Expressing fear that world textile trade will be overtaken by only a handful of nations if quotas
are allowed to expire January 1, some textile manufacturing and importing nations would like to see
quotas extended until 2007. Trade association representatives have signed the so-called Istanbul
Declaration, which calls on the World Trade Organization (WTO) to convene an emergency meeting July
1 to reassess the proposed quota phase-out.
Signatories to the Istanbul Declaration are having second thoughts about the January 2005 deadline for ending all textile and apparel quotas. They claim that the world trade picture has changed since the quota phase-out was agreed to in 1995, and they are calling for a full review of the textile and apparel trading picture. They say the agreement was originally intended to benefit textile producers worldwide, but they point to numerous credible studies that show textile trade will be dominated by China, India and, to a lesser degree, countries like Pakistan and Bangladesh. The declaration says China's admission to the WTO has irrevocably altered the reasonable transformation of global production and sourcing patterns that the elimination of quotas had originally intended. It further charges that China is using illegal trade practices such as currency manipulation, state subsidies, tax rebates and non-performing loans by government-controlled banks. Trade associations in the 15 countries have vowed to bring the demands of the Istanbul Declaration to the attention of their respective trade ministers and other government officials.
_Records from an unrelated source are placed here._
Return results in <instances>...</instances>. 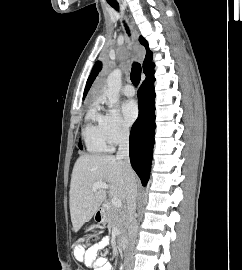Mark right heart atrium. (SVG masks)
Masks as SVG:
<instances>
[{
  "label": "right heart atrium",
  "instance_id": "obj_1",
  "mask_svg": "<svg viewBox=\"0 0 242 270\" xmlns=\"http://www.w3.org/2000/svg\"><path fill=\"white\" fill-rule=\"evenodd\" d=\"M104 127L111 145H117L125 141L130 129L121 115L116 110H108L104 114Z\"/></svg>",
  "mask_w": 242,
  "mask_h": 270
}]
</instances>
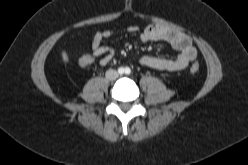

The quota extension effort was launched last month by the American Manufacturing Trade Action Coalition and the American Textile Manufacturers Institute, who are now engaged in a worldwide effort to gain support from both developed and developing countries. It will be a difficult and uncertain long haul, as governments are likely to be reluctant to back down on their commitments. US Trade Representative Robert B. Zoellick, for example, has officially notified the WTO that the US continues to support the 2005 phase-out.